For dual-sided direct thermal printing, the sheet media substrate
may be coated on both sides.
[0006] Duplex or dual-sided direct thermal printing has been
described for providing variable information on both sides of a
paper receipt, e.g., to save materials and to provide flexibility
in providing information to customers. The printing could be driven
electronically or by computer using a computer application program
which directs dual-sided printing.
[0007] Duplex or dual-sided direct thermal printing as described in
U.S. Pat. Nos. 6,784,906 and 6,759,366 involves direct thermal
print heads offset from one another while disposed on opposite
sides of the media feed path for single-pass, two-sided printing.
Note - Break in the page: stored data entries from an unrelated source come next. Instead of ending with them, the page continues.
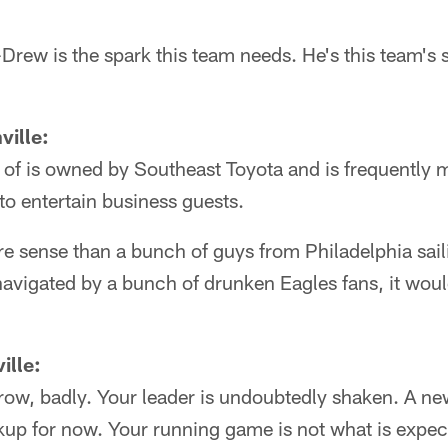
ew is the spark this team needs. He's this team's sta
ville:
 of is owned by Southeast Toyota and is frequentl
to entertain business guests.
 sense than a bunch of guys from Philadelphia sail
avigated by a bunch of drunken Eagles fans, it woul
ille:
 row, badly. Your leader is undoubtedly shaken. A 
kup for now. Your running game is not what is expect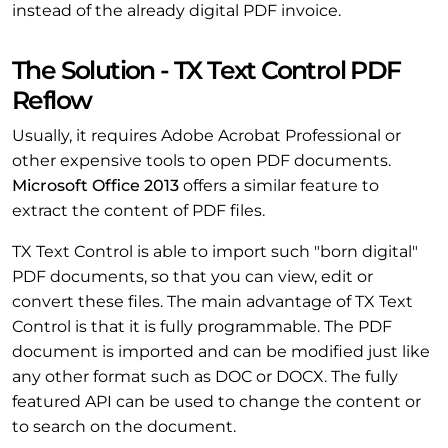
instead of the already digital PDF invoice.
The Solution - TX Text Control PDF
Reflow
Usually, it requires Adobe Acrobat Professional or
other expensive tools to open PDF documents.
Microsoft Office 2013
offers a similar feature to
extract the content of PDF files.
TX Text Control is able to import such "born digital"
PDF documents, so that you can view, edit or
convert these files. The main advantage of TX Text
Control is that it is fully programmable. The PDF
document is imported and can be modified just like
any other format such as DOC or DOCX. The fully
featured API can be used to change the content or
to search on the document.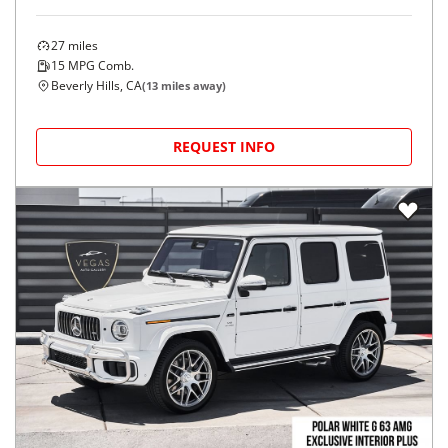
27
miles
15
MPG Comb.
Beverly Hills, CA
(
13
miles away)
REQUEST INFO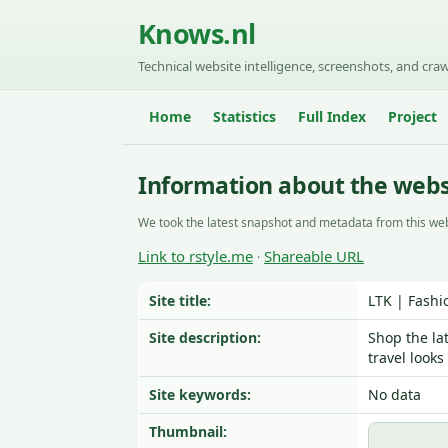
Knows.nl
Technical website intelligence, screenshots, and craw
Home
Statistics
Full Index
Project
Information about the webs
We took the latest snapshot and metadata from this web
Link to rstyle.me
Shareable URL
·
Site title:
LTK | Fashi
Site description:
Shop the la
travel look
Site keywords:
No data
Thumbnail: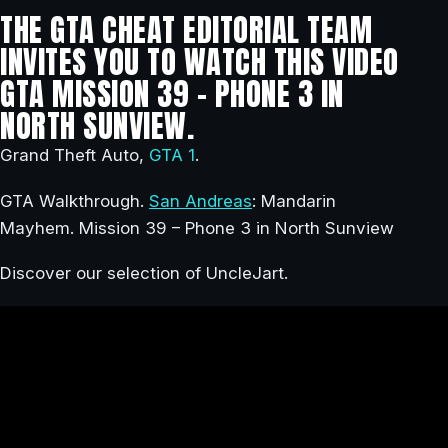
THE GTA CHEAT EDITORIAL TEAM
INVITES YOU TO WATCH THIS VIDEO
GTA MISSION 39 – PHONE 3 IN
NORTH SUNVIEW.
Grand Theft Auto,
GTA 1
.
GTA Walkthrough.
San Andreas
: Mandarin
Mayhem. Mission 39 – Phone 3 in North Sunview
Discover our selection of UncleJart.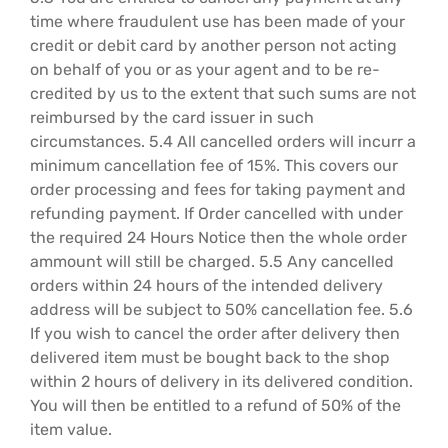
time where fraudulent use has been made of your
credit or debit card by another person not acting
on behalf of you or as your agent and to be re-
credited by us to the extent that such sums are not
reimbursed by the card issuer in such
circumstances. 5.4 All cancelled orders will incurr a
minimum cancellation fee of 15%. This covers our
order processing and fees for taking payment and
refunding payment. If Order cancelled with under
the required 24 Hours Notice then the whole order
ammount will still be charged. 5.5 Any cancelled
orders within 24 hours of the intended delivery
address will be subject to 50% cancellation fee. 5.6
If you wish to cancel the order after delivery then
delivered item must be bought back to the shop
within 2 hours of delivery in its delivered condition.
You will then be entitled to a refund of 50% of the
item value.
Unless there is a print head offset, uneven print density can
potentially occur. This is because heat energy can be additive if
it is applied simultaneously to both sides of the thermal printing
paper when the print heads are directly across from one
another.
SUMMARY
[0008] Dual-sided direct thermal printing of a thermal imaging
element having thermally sensitive coatings on opposite sides of a
substrate is described, where the thermal imaging element is
provided along a feed path of a thermal printer having print heads
disposed on opposite sides of the feed path. Printing on both sides
of the thermal imaging element is achieved by applying variable
energy heat pulses from the opposed print heads. Different energy
levels of heat pulses are applied on opposite sides of the thermal
imaging element.
BRIEF DESCRIPTION OF THE DRAWINGS
[0009] FIG. 1a schematically shows opposed print heads for
dual-sided direct thermal printing in accordance with one exemplary
variation of the invention.
[0010] FIG. 1b shows schematic detail of the print heads shown in
FIG. 1a.
[0011] FIG. 2 shows exemplary energy level timing diagrams for heat
pulses applied to the front and back of a thermal imaging element
for two-sided "half-select" printing.
[0012] FIG. 3 shows exemplary energy level timing diagrams for heat
pulses applied to the front and back of a thermal imaging element
for two-sided "partial-select" printing.
DESCRIPTION
[0013] By way of example, various embodiments of the invention are
described in the material to follow with reference to the included
drawings. Variations may be adopted.
[0014] FIG. 1a of the drawings shows two thermal print heads 101a
and 101b facing each other separated by thermal imaging element
104, e.g., printing paper, provided along a feed path 105. FIG. 1b
is an exploded partial view of FIG. 1a. Resistive printing elements
103 connect to electrical conductors 102. Printing energies of
variable energy heat pulses supplied by thermal print-heads 101a
and 101b can add to implement direct thermal printing on one or
both sides of the thermal imaging element 104 in a printer.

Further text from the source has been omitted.